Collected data
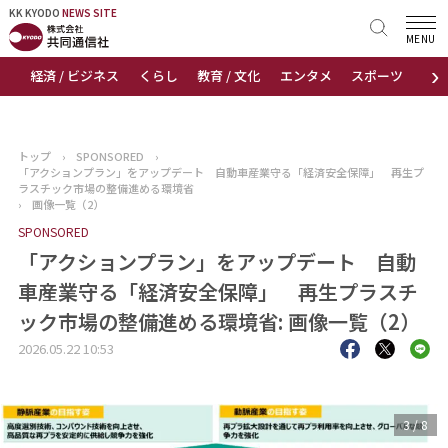
KK KYODO
KK KYODO
NEWS SITE
NEWS SITE
MENU
›
経済 / ビジネス
くらし
教育 / 文化
エンタメ
スポーツ
地
トップページ
お知らせ
トップ
›
SPONSORED
›
「アクションプラン」をアップデート 自動車産業守る「経済安全保障」 再生プ
ニュース
ラスチック市場の整備進める環境省
›
画像一覧（2）
SPONSORED
おすすめコンテンツ
「アクションプラン」をアップデート 自動
出版物
車産業守る「経済安全保障」 再生プラスチ
ック市場の整備進める環境省: 画像一覧（2）
会社概要
2026.05.22 10:53
3
/
8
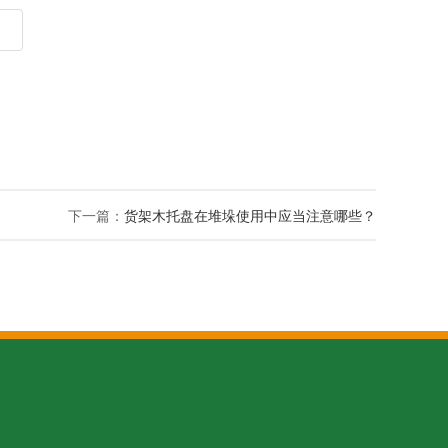
下一篇：
货架木托盘在堆垛使用中应当注意哪些？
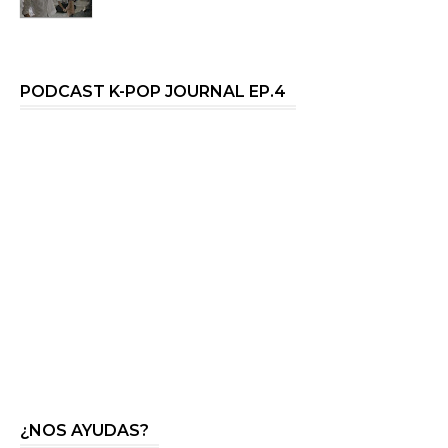
PODCAST K-POP JOURNAL EP.4
¿NOS AYUDAS?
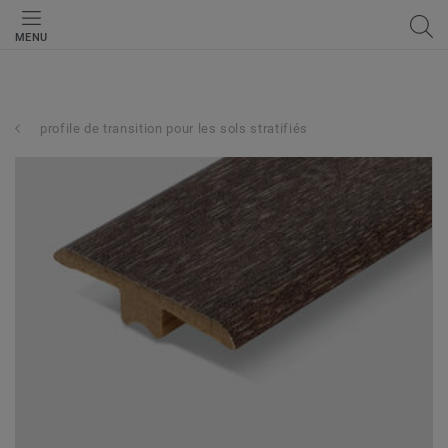
MENU
profile de transition pour les sols stratifiés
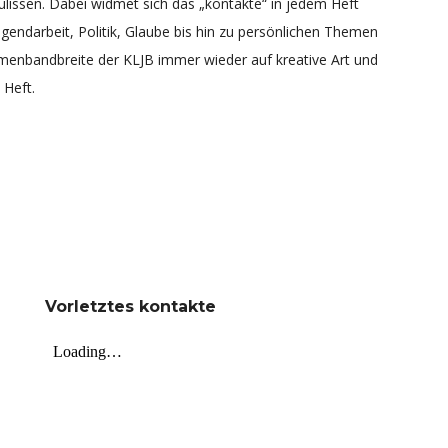
ulissen. Dabei widmet sich das „kontakte“ in jedem Heft
gendarbeit, Politik, Glaube bis hin zu persönlichen Themen
menbandbreite der KLJB immer wieder auf kreative Art und
 Heft.
Vorletztes
kontakte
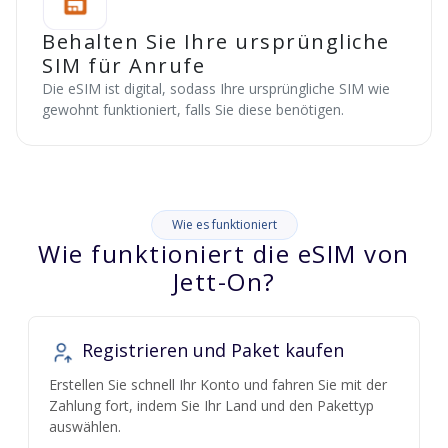
Behalten Sie Ihre ursprüngliche
SIM für Anrufe
Die eSIM ist digital, sodass Ihre ursprüngliche SIM wie
gewohnt funktioniert, falls Sie diese benötigen.
Wie es funktioniert
Wie funktioniert die eSIM von
Jett-On?
Registrieren und Paket kaufen
Erstellen Sie schnell Ihr Konto und fahren Sie mit der
Zahlung fort, indem Sie Ihr Land und den Pakettyp
auswählen.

(PROBLEM): Look for the word "アクションプラン" in the data, then return every line that contains it.

(ANSWER TO THIS PROBLEM):
「アクションプラン」をアップデート 自動車産業守る「経済安全保障」 再生プ
「アクションプラン」をアップデート 自動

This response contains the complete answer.